_Entries shown:_
________
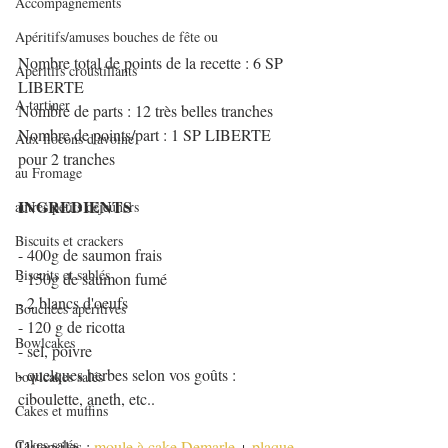
Accompagnements
Apéritifs/amuses bouches de fête ou
Nombre total de points de la recette : 6 SP 
Apéritifs croustillants
LIBERTE
A tartiner
Nombre de parts : 12 très belles tranches
Nombre de points/part : 1 SP LIBERTE 
Aux flocons d'avoine
pour 2 tranches
au Fromage
INGREDIENTS
autres petits déjeuners
Biscuits et crackers
- 400g de saumon frais
Biscuits et sablés
- 150g de saumon fumé
- 2 blancs d'oeufs
Bouchées apéritives
- 120 g de ricotta
Bowlcakes
- sel, poivre
- quelques herbes selon vos goûts : 
bowlcakes salés
ciboulette, aneth, etc..
Cakes et muffins
Cakes salés
Ustensiles : 
moule à cake Demarle
 + 
plaque 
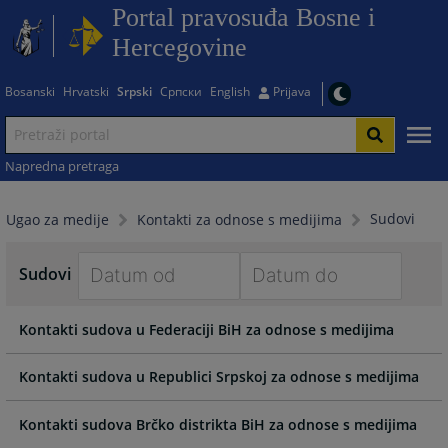
Portal pravosuđa Bosne i
Hercegovine
Bosanski
Hrvatski
Srpski
Српски
English
Prijava
Napredna pretraga
Sudovi
Ugao za medije
Kontakti za odnose s medijima
Sudovi
Navigate
Navigate
Kontakti sudova u Federaciji BiH za odnose s medijima
forward
forward
to
to
interact
interact
Kontakti sudova u Republici Srpskoj za odnose s medijima
with
with
the
the
Kontakti sudova Brčko distrikta BiH za odnose s medijima
calendar
calendar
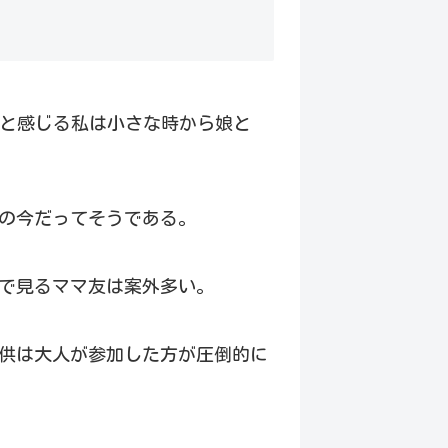
いと感じる私は小さな時から娘と
の今だってそうである。
で見るママ友は案外多い。
供は大人が参加した方が圧倒的に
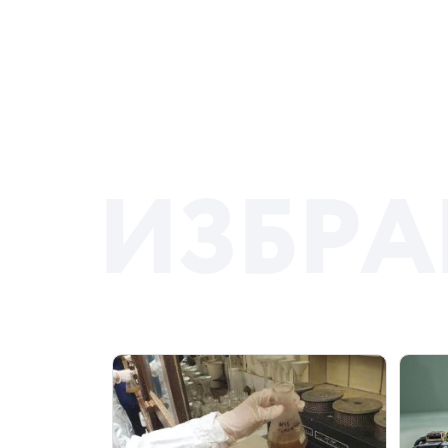
И
З
Б
Р
А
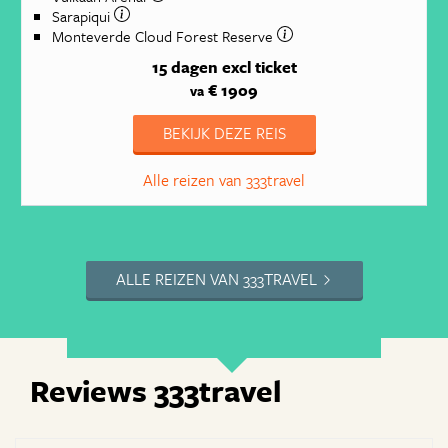
Sarapiqui
Monteverde Cloud Forest Reserve
15 dagen
excl ticket
€ 1909
va
BEKIJK DEZE REIS
Alle reizen van 333travel
ALLE REIZEN VAN 333TRAVEL
Reviews 333travel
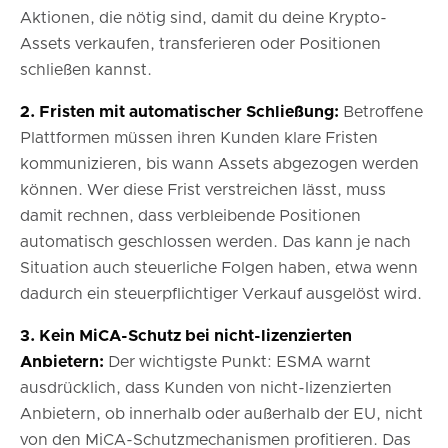
Aktionen, die nötig sind, damit du deine Krypto-
Assets verkaufen, transferieren oder Positionen
schließen kannst.
2. Fristen mit automatischer Schließung:
Betroffene
Plattformen müssen ihren Kunden klare Fristen
kommunizieren, bis wann Assets abgezogen werden
können. Wer diese Frist verstreichen lässt, muss
damit rechnen, dass verbleibende Positionen
automatisch geschlossen werden. Das kann je nach
Situation auch steuerliche Folgen haben, etwa wenn
dadurch ein steuerpflichtiger Verkauf ausgelöst wird.
3. Kein MiCA-Schutz bei nicht-lizenzierten
Anbietern:
Der wichtigste Punkt: ESMA warnt
ausdrücklich, dass Kunden von nicht-lizenzierten
Anbietern, ob innerhalb oder außerhalb der EU, nicht
von den MiCA-Schutzmechanismen profitieren. Das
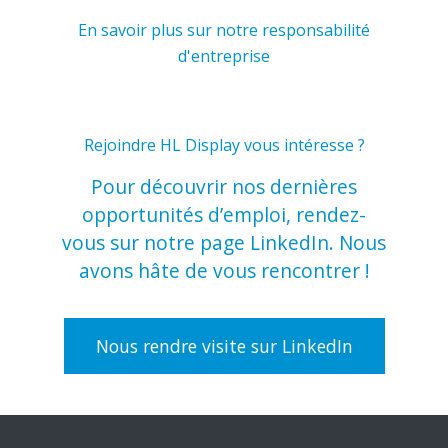
En savoir plus sur notre responsabilité
d'entreprise
Rejoindre HL Display vous intéresse ?
Pour découvrir nos dernières
opportunités d’emploi, rendez-
vous sur notre page LinkedIn. Nous
avons hâte de vous rencontrer !
Nous rendre visite sur LinkedIn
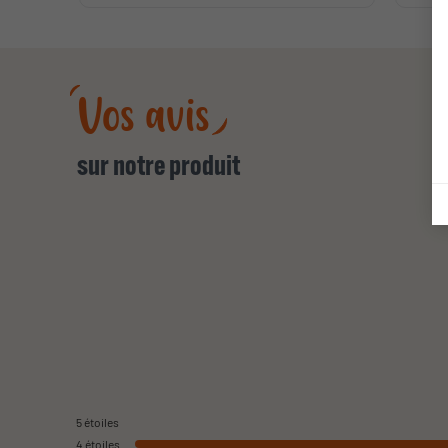
Vos avis
sur notre produit
5
étoiles
4
étoiles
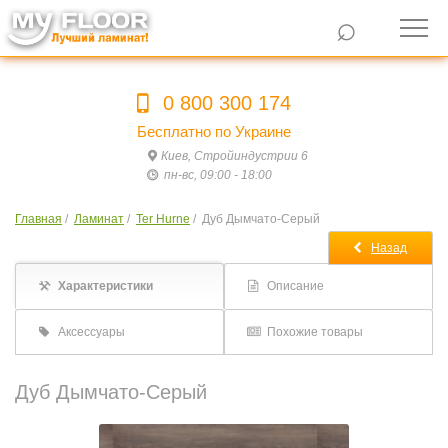
⌕
0 800 300 174
Бесплатно по Украине
Киев, Стройиндустрии 6
пн-вс, 09:00 - 18:00
Главная
/
Ламинат
/
Ter Hurne
/
Дуб Дымчато-Серый
Назад
Характеристики
Описание
Аксессуары
Похожие товары
Дуб Дымчато-Серый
________
_What you should do:_ With the images omitted, retype the records above exactly.

_Response:_
Accompagnements
Apéritifs/amuses bouches de fête ou
Nombre total de points de la recette : 6 SP 
Apéritifs croustillants
LIBERTE
A tartiner
Nombre de parts : 12 très belles tranches
Nombre de points/part : 1 SP LIBERTE 
Aux flocons d'avoine
pour 2 tranches
au Fromage
INGREDIENTS
autres petits déjeuners
Biscuits et crackers
- 400g de saumon frais
Biscuits et sablés
- 150g de saumon fumé
- 2 blancs d'oeufs
Bouchées apéritives
- 120 g de ricotta
Bowlcakes
- sel, poivre
- quelques herbes selon vos goûts : 
bowlcakes salés
ciboulette, aneth, etc..
Cakes et muffins
Cakes salés
Ustensiles : 
moule à cake Demarle
 + 
plaque 
Portal pravosuđa Bosne i
Hercegovine
Bosanski
Hrvatski
Srpski
Српски
English
Prijava
Napredna pretraga
Sudovi
Ugao za medije
Kontakti za odnose s medijima
Sudovi
Navigate
Navigate
Kontakti sudova u Federaciji BiH za odnose s medijima
forward
forward
to
to
interact
interact
Kontakti sudova u Republici Srpskoj za odnose s medijima
with
with
the
the
Kontakti sudova Brčko distrikta BiH za odnose s medijima
calendar
calendar
いと感じる私は小さな時から娘と
の今だってそうである。
で見るママ友は案外多い。
供は大人が参加した方が圧倒的に
И
З
Б
Р
А
Sarapiqui
Monteverde Cloud Forest Reserve
15 dagen
excl ticket
€ 1909
va
BEKIJK DEZE REIS
Alle reizen van 333travel
ALLE REIZEN VAN 333TRAVEL
Reviews 333travel
Aktionen, die nötig sind, damit du deine Krypto-
Assets verkaufen, transferieren oder Positionen
schließen kannst.
2. Fristen mit automatischer Schließung:
Betroffene
Plattformen müssen ihren Kunden klare Fristen
kommunizieren, bis wann Assets abgezogen werden
können. Wer diese Frist verstreichen lässt, muss
damit rechnen, dass verbleibende Positionen
automatisch geschlossen werden. Das kann je nach
Situation auch steuerliche Folgen haben, etwa wenn
dadurch ein steuerpflichtiger Verkauf ausgelöst wird.
3. Kein MiCA-Schutz bei nicht-lizenzierten
Anbietern:
Der wichtigste Punkt: ESMA warnt
ausdrücklich, dass Kunden von nicht-lizenzierten
Anbietern, ob innerhalb oder außerhalb der EU, nicht
von den MiCA-Schutzmechanismen profitieren. Das
En savoir plus sur notre responsabilité
d'entreprise
Rejoindre HL Display vous intéresse ?
Pour découvrir nos dernières
opportunités d’emploi, rendez-
vous sur notre page LinkedIn. Nous
avons hâte de vous rencontrer !
Nous rendre visite sur LinkedIn
Vos avis
sur notre produit
5
étoiles
4
étoiles
⌕
0 800 300 174
Бесплатно по Украине
Киев, Стройиндустрии 6
пн-вс, 09:00 - 18:00
Главная
/
Ламинат
/
Ter Hurne
/
Дуб Дымчато-Серый
Назад
Характеристики
Описание
Аксессуары
Похожие товары
Дуб Дымчато-Серый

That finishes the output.